Nuansa
Berjalan berdampingan di atas segala perbedaan, terasa tak mudah (memang)... Tetap mampu berdiri sendiri, (namun) terasa rapuh jika berjalan tanpamu... Always a reason behind something... #SahabatSejati

Thursday, May 8, 2014

#Untuk Sebuah Nama



Lama bertapa di keheningan, membuat kreatifitasku semakin tak terbendung.  Banyak ide penelitian yang mangalir.  Walau akhirnya aku mengerti bahwa ide itu memanglah jiwaku. Ruhku.  Maka hanya akulah yang terpilih untuk menuliskan dan mempresentasikannya secara sempurna.

Berselancar di dunia maya dan sosial media kuabaikan untuk menetralisir perasaan negatifku pada kehidupan.  Kekecewaan ini terlalu dalam.  Hampir menolak keras takdir Tuhan untukku. Yang terbaik, walaupun pahit.  Namun kemudian perlahan kusadari, bahwa rasa pahit itulah yang membuat rasa kopi semakin sempurna.  Aah, kenapa bisa kulupakan itu?  Harusnya aku lebih membuka pikiranku, bahwa memang tak ada yang sempurna.
Nazla Khumaira, tengah mewarnai di buku yang kubelikan untuknya.  Begitu menikmati hari-harinya dengan keceriaan khas balita.  Sesekali kupandangi dan menanyainya tentang kegiatannya hari ini.  Celoteh cerianya selalu mampu membuatku kembali berdiri ketika penat menghampiriku di ujung hari.

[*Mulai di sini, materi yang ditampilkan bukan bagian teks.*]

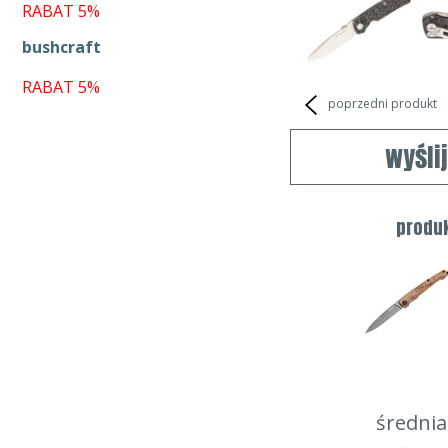
RABAT 5%
bushcraft
RABAT 5%
poprzedni produkt
wyśli
produ
średnia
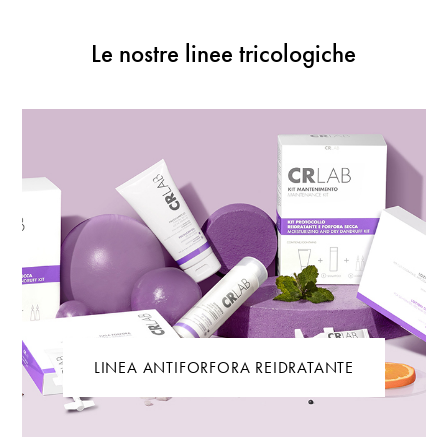
Le nostre linee tricologiche
LINEA ANTIFORFORA REIDRATANTE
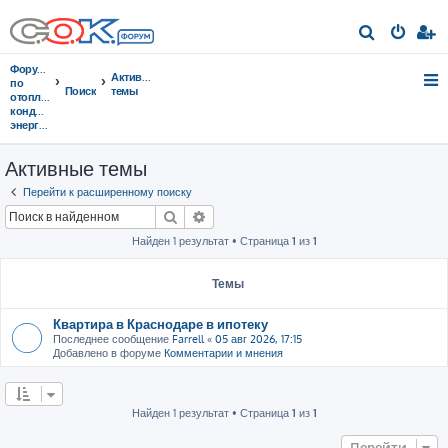
П
о
Форумы
Активные
и
по
Поиск
темы
отоплению,
с
кондиционированию,
энергосбережению
к
Активные темы
Перейти к расширенному поиску
Поиск
Расширенный поиск
Найден 1 результат • Страница
1
из
1
Темы
Квартира в Краснодаре в ипотеку
Последнее сообщение
Farrell
«
05 авг 2026, 17:15
Добавлено в форуме
Комментарии и мнения
Найден 1 результат • Страница
1
из
1
Перейти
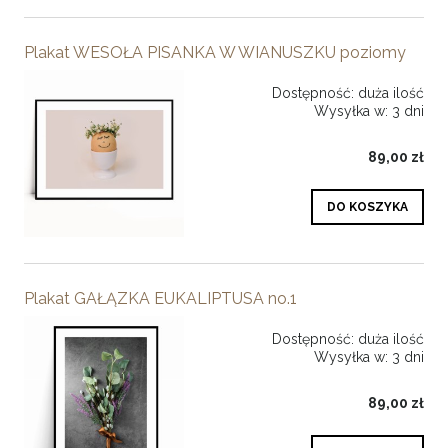
Plakat WESOŁA PISANKA W WIANUSZKU poziomy
Dostępność:
duża ilość
Wysyłka w:
3 dni
89,00 zł
DO KOSZYKA
Plakat GAŁĄZKA EUKALIPTUSA no.1
Dostępność:
duża ilość
Wysyłka w:
3 dni
89,00 zł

Mmm... ialah Mentariku.  Bersama Bintang ketika langit gelap menaungi.  Mereka berdua yang tak lelah mendampingiku untuk dapat menyusun kembali semua mimpi.  Mewujudkannya.  Masa lalu itu tetaplah di belakang.  Tak perlu diratapi.  Tak juga harus membuat diri menjadi bersalah dan tak berarti.  Karena memang bukan aku yang membuang semua kehidupan yang pernah terlalui.  Hanya kebajikan yang ingin kuingat, sebagai pembelajaran pendewasaan pikiranku.  Cinta itu memang hanya bertepuk sebelah tangan, maka tak perlulah memaksakan keinginan.

Tetaplah berjalan.  Melangkah untuk sebuah pengharapan.  Demi Nazla Khumaira.  Demi satu nama yang selalu lekat dalam hati.  Dy.  Bismillah....[]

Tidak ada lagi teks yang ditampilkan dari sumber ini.